CD Unlocks The Secrets Of Pumping
A hard plastic pump is nothing like a soft infant body. Its mechanical noises are very different from a baby’s coos. Its vacuum pressure doesn’t compare to a baby’s suckling motions.
The breastfeeding mother’s body is biologically set to release its milk in response to a baby’s cues. Despite manufacturers’ best efforts, pumps are nothing like babies. Is it any wonder that breastfeeding mothers who pump their milk might report some difficulty in producing milk for such devices? And what can be done to overcome this challenge?
Tap Your Senses
Jenniffer Milone, president and founder of PumpingSecrets.com, thinks she just might have the answer. She calls it the “Sense Memory Method of Milk Expression.” This approach relies on the mother’s use of external cues to communicate to her body that it is time for milk let-down. Like others before her, Milone encourages mothers to develop a “breastfeeding routine,” and based on that, a “pumping routine,” for when they are apart from their babies. Part of this routine might be drinking water, massaging your breasts, looking at photos of your baby, visualizing flowing images, and listening to relaxing music.
Pumping Secrets
This last tip is the focus of Milone’s endeavor. Pumping Secrets is the name of her CD. Not just any CD, this 80-minute disc offers a combination of piano music and baby sounds. It includes three tracks. The first, 50-minute “Breastfeeding Track” includes only piano music. Mothers are encouraged to listen to this track while breastfeeding, as they enjoy their babies’ “soft skin, wonderful smell, and satisfied rhythmic sucking noises.” The second, 10-minute track is intended for use during a mother’s double-pumping session. This and the third, 20-minute single-pumping track both provide the same piano music, but here it is accompanied by baby sounds recorded during “an actual breastfeeding session.”
Does It Help?
I remember that it was hard for me to relax during pumping breaks at my downtown office. I went through the same steps every time: set up the equipment, drink another glass of water, look at photos of baby, and begin. Because of the peculiar physical features of the space (namely, walls that did not extend all the way to the ceiling), I never tried music. However, Milone’s disc makes me wish I’d had it—and a pair of earphones—then.
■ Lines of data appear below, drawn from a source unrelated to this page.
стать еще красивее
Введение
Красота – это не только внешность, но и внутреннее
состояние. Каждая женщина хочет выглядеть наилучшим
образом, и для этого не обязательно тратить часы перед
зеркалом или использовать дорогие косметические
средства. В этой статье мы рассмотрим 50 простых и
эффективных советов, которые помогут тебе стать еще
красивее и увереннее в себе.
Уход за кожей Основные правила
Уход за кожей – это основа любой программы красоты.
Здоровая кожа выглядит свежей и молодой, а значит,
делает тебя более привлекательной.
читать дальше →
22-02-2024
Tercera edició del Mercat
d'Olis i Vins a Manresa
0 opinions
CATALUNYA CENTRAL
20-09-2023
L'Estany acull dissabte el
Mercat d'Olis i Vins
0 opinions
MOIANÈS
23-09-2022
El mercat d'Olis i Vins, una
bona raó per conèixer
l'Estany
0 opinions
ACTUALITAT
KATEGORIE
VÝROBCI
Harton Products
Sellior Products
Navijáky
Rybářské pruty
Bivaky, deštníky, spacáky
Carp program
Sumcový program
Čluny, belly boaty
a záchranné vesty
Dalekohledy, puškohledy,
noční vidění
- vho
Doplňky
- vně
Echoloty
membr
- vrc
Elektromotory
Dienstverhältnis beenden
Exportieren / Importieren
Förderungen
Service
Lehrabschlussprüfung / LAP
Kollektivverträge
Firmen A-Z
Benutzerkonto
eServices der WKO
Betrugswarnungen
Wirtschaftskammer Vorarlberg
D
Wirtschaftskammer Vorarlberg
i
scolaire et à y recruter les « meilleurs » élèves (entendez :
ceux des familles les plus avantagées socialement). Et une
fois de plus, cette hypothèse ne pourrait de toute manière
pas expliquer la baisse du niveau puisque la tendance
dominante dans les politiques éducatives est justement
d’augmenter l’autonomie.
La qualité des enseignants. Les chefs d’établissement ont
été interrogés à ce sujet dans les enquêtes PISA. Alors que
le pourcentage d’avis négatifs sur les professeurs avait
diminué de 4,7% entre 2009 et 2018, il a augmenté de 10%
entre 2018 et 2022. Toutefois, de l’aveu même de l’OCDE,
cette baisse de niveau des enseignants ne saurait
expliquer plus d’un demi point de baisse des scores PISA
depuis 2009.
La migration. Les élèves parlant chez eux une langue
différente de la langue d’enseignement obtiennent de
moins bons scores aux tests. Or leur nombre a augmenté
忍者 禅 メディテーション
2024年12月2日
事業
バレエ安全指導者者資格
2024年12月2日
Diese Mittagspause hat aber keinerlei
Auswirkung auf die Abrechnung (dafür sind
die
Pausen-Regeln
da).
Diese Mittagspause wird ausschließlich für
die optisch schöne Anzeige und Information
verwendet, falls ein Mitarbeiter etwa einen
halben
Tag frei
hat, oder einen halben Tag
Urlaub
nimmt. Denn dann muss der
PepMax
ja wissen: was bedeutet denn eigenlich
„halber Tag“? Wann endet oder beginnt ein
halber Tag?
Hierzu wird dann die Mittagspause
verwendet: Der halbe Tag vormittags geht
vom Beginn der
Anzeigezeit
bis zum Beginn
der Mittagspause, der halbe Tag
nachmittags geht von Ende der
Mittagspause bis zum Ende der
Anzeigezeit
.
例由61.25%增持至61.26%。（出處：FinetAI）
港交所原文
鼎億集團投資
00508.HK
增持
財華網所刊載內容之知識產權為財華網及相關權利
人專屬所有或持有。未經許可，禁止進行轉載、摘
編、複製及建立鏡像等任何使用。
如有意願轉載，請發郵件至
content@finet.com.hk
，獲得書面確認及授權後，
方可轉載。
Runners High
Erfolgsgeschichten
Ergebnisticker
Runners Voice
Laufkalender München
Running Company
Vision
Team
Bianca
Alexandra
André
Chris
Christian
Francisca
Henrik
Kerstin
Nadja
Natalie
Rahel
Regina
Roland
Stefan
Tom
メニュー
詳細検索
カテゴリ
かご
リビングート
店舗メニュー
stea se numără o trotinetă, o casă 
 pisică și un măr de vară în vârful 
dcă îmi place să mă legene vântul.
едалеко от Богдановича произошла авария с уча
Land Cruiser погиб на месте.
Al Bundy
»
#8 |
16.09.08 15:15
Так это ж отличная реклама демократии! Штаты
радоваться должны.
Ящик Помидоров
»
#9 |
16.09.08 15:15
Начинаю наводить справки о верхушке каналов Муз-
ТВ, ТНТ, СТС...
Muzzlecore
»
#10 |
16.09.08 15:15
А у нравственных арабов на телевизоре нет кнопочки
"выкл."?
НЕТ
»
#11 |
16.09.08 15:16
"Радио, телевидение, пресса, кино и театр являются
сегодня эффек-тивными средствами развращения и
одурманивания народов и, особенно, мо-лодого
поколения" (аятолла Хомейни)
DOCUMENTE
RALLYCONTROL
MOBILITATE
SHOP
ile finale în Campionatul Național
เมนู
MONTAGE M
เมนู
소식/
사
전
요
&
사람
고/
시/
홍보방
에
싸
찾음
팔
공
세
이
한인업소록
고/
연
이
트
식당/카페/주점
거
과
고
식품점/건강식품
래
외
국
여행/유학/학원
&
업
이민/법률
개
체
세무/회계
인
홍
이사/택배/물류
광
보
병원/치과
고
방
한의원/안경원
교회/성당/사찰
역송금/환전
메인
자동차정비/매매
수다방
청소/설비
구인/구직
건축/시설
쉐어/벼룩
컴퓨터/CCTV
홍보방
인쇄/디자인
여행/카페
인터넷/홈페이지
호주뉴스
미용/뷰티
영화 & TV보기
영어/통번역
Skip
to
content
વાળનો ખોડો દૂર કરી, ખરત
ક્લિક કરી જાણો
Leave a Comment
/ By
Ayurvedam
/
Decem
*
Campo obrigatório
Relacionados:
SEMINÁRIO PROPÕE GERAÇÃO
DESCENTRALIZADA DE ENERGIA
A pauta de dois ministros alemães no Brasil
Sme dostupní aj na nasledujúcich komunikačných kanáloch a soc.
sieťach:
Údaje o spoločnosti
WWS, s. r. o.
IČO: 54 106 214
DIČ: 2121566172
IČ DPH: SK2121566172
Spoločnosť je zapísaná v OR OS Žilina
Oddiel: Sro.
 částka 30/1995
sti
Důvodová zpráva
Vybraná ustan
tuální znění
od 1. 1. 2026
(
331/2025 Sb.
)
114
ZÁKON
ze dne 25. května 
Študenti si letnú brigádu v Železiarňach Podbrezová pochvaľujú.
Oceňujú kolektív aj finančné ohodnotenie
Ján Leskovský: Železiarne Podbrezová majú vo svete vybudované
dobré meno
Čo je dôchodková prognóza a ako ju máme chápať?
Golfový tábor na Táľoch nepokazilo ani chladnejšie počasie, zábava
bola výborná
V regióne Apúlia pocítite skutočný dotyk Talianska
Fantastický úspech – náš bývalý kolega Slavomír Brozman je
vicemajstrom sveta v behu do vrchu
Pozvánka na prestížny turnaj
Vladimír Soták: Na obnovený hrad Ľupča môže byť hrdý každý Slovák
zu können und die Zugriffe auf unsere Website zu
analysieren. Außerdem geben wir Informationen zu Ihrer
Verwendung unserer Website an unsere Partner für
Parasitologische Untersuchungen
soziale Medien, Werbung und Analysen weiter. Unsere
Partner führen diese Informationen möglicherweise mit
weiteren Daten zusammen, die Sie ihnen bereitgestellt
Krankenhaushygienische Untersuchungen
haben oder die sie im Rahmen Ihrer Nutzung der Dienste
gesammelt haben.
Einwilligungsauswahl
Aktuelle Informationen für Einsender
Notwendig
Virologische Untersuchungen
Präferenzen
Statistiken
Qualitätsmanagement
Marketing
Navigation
Of course, any relaxing music that a mother chooses and listens to while breastfeeding might stimulate her body’s milk let-down during pumping. But I like piano music. I can imagine, during the most stressful times at work, needing that extra nudge of actual baby sounds. (Any breastfeeding mother who has ever felt a twinge in her breasts—or actually leaked milk—in response to the cries of another’s baby will understand how this might help.) Of the many possible baby shower gifts and the many products marketed for breastfeeding support, I think this is a keeper. It would be a good gift for any new or expectant mother.
Jenniffer Milone. Pumping Secrets: How to Combine Work and Breastfeeding.CD, 80 minutes. $24.95. Available at PumpingSecrets.com.